See, e.g., Estate of Atkinson: Atkinson v. Department of Taxation,
That portion of sec. 102.29(3) barring subrogation against proceeds awarded in a malpractice action against a physician, chiropractor, or podiatrist (emphasized above) has recently been repealed by 1987 Wis. act 179, sec. 13 (effective date April 1,1988).
Those provisions set forth by Racine Steel include the following: sec. 102.13(2) (requirement that treating "physician, chiropractor, podiatrist, hospital or health care provider” provide information relating to work-related injury); sec 102.16(3) (bars employer solicitation or requirement that employee or other person purchase "medical, chiropractic, podiatric or hospital tickets or contracts” for medical, surgical, hospital or other health care treatment); sec. 102.42(1) (employer required to provide medical, surgical, chiropractic, podiatric and hospital treatment, *574 medicines and supplies).
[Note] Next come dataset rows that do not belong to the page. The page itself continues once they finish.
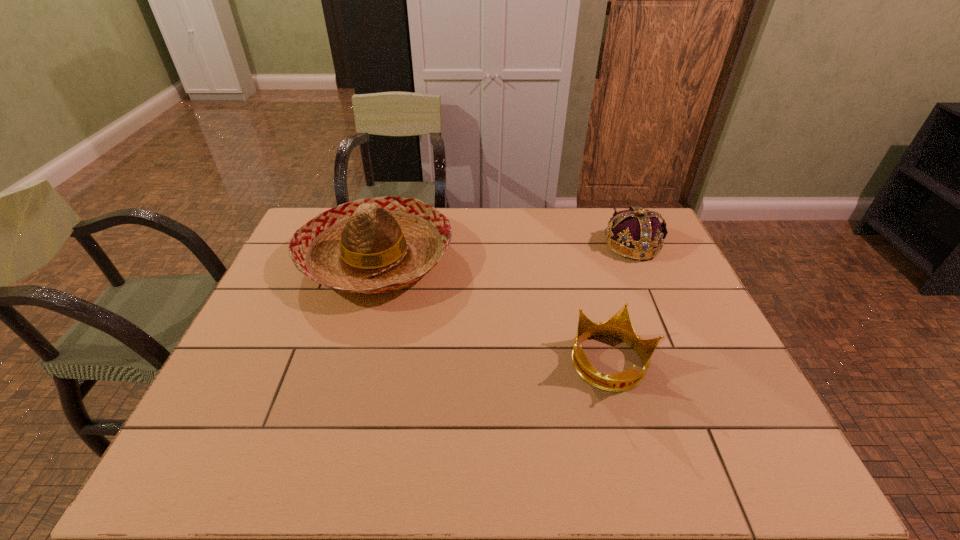 You are a GUI agent. You are given a task and a screenshot of the screen. Output one action in this format:
    pyautogui.click(x=<x>, y=<y>)
    Task: Click on the sombrero
    
    Given the screenshot: What is the action you would take?
    pyautogui.click(x=383, y=244)

Locate an element on the screen. The height and width of the screenshot is (540, 960). the leftmost object is located at coordinates pos(383,244).

Locate an element on the screen. the taller crown is located at coordinates (641, 236).

Where is `the farther crown`? Image resolution: width=960 pixels, height=540 pixels. the farther crown is located at coordinates (641, 236).

This screenshot has width=960, height=540. I want to click on the nearest object, so click(x=619, y=326).

Where is `the shortest object`? This screenshot has height=540, width=960. the shortest object is located at coordinates (619, 326).

I want to click on free space located on the front of the leftmost object, so click(x=340, y=386).

Where is `free space located on the left of the farther crown`? free space located on the left of the farther crown is located at coordinates (532, 245).

Locate an element on the screen. This screenshot has width=960, height=540. vacant space located on the back of the nearest object is located at coordinates (597, 316).

Where is `sombrero at the far edge`? sombrero at the far edge is located at coordinates (383, 244). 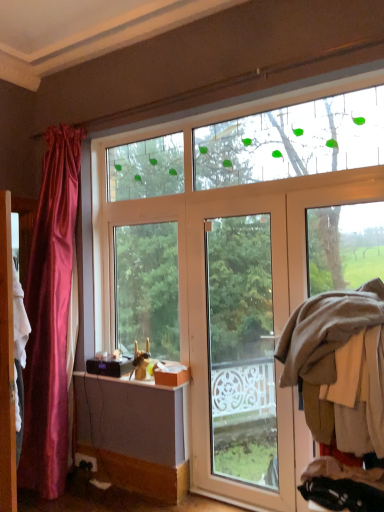 The image size is (384, 512). What do you see at coordinates (239, 353) in the screenshot?
I see `white glossy door at center` at bounding box center [239, 353].

The image size is (384, 512). What do you see at coordinates (7, 364) in the screenshot?
I see `wooden screen door at left` at bounding box center [7, 364].

Image resolution: width=384 pixels, height=512 pixels. In order to click on brown woolen sweater at right in this screenshot , I will do (x=335, y=365).

Between brown woolen sweater at right and wooden screen door at left, which one appears on the left side from the viewer's perspective?

wooden screen door at left.

Is brown woolen sweater at right facing towards wooden screen door at left?

No, brown woolen sweater at right is not turned towards wooden screen door at left.

Is brown woolen sweater at right in contact with wooden screen door at left?

brown woolen sweater at right is not next to wooden screen door at left, and they're not touching.

Is point (306, 332) closer to camera compared to point (1, 197)?

Yes, it is in front of point (1, 197).

Considering the relative sizes of wooden screen door at left and white glossy door at center in the image provided, is wooden screen door at left thinner than white glossy door at center?

No, wooden screen door at left is not thinner than white glossy door at center.

Considering the sizes of objects wooden screen door at left and white glossy door at center in the image provided, who is bigger, wooden screen door at left or white glossy door at center?

Bigger between the two is white glossy door at center.

Is there a large distance between wooden screen door at left and white glossy door at center?

Yes.

Would you say brown woolen sweater at right is to the left or to the right of white glossy door at center in the picture?

Based on their positions, brown woolen sweater at right is located to the right of white glossy door at center.

Identify the location of laundry above the white glossy door at center (from a real-world perspective). (x=335, y=365).

Is white glossy door at center a part of brown woolen sweater at right?

That's incorrect, white glossy door at center is not inside brown woolen sweater at right.

From the picture: Considering the relative sizes of brown woolen sweater at right and white glossy door at center in the image provided, is brown woolen sweater at right thinner than white glossy door at center?

In fact, brown woolen sweater at right might be wider than white glossy door at center.

Which of these two, white glossy door at center or wooden screen door at left, is wider?

wooden screen door at left.

Can you confirm if white glossy door at center is bigger than wooden screen door at left?

Indeed, white glossy door at center has a larger size compared to wooden screen door at left.

Considering the relative positions of white glossy door at center and wooden screen door at left in the image provided, is white glossy door at center to the left of wooden screen door at left from the viewer's perspective?

No.

From the image's perspective, is white glossy door at center beneath brown woolen sweater at right?

Yes, from the image's perspective, white glossy door at center is beneath brown woolen sweater at right.

How different are the orientations of white glossy door at center and brown woolen sweater at right in degrees?

The angle between the facing direction of white glossy door at center and the facing direction of brown woolen sweater at right is 1.23 degrees.

Is white glossy door at center facing towards brown woolen sweater at right?

No, white glossy door at center does not turn towards brown woolen sweater at right.

Is white glossy door at center in front of or behind brown woolen sweater at right in the image?

Clearly, white glossy door at center is behind brown woolen sweater at right.

Is wooden screen door at left bigger or smaller than brown woolen sweater at right?

In the image, wooden screen door at left appears to be smaller than brown woolen sweater at right.

Is wooden screen door at left facing away from brown woolen sweater at right?

No, wooden screen door at left is not facing away from brown woolen sweater at right.

Does point (9, 322) lie behind point (342, 443)?

That is True.

Which object is thinner, wooden screen door at left or brown woolen sweater at right?

Thinner between the two is wooden screen door at left.

Identify the location of screen door below the brown woolen sweater at right (from the image's perspective). The width and height of the screenshot is (384, 512). (7, 364).

In order to click on screen door above the white glossy door at center (from a real-world perspective) in this screenshot , I will do `click(7, 364)`.

Considering their positions, is wooden screen door at left positioned closer to brown woolen sweater at right than white glossy door at center?

white glossy door at center is closer to brown woolen sweater at right.

Looking at the image, which one is located further to white glossy door at center, wooden screen door at left or brown woolen sweater at right?

Among the two, wooden screen door at left is located further to white glossy door at center.

From the image, which object appears to be farther from brown woolen sweater at right, white glossy door at center or wooden screen door at left?

wooden screen door at left lies further to brown woolen sweater at right than the other object.

When comparing their distances from wooden screen door at left, does brown woolen sweater at right or white glossy door at center seem closer?

The object closer to wooden screen door at left is brown woolen sweater at right.

From the image, which object appears to be nearer to white glossy door at center, brown woolen sweater at right or wooden screen door at left?

brown woolen sweater at right lies closer to white glossy door at center than the other object.

In the scene shown: From the image, which object appears to be farther from wooden screen door at left, white glossy door at center or brown woolen sweater at right?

Additionally, Racine Steel refers to sec. 102.17(l)(d). Section 102.17(l)(d), Stats. (1981-82), refers to the admission of the contents of verified medical and surgical reports prepared by physicians, podiatrists, surgeons, chiropractors, and dentists. The current statute, in effect at the date of Hardy’s injury, additionally includes psychologists within sec. 102.17(l)(d), Stats. (1985-86). With respect to this statute, it should be first noted that surgeons are physicians such that the reference to surgeons is not to an additional health care provider. Second, it is important to recognize that the reports of doctors of dentistry are admissible regarding diagnosis but not disability.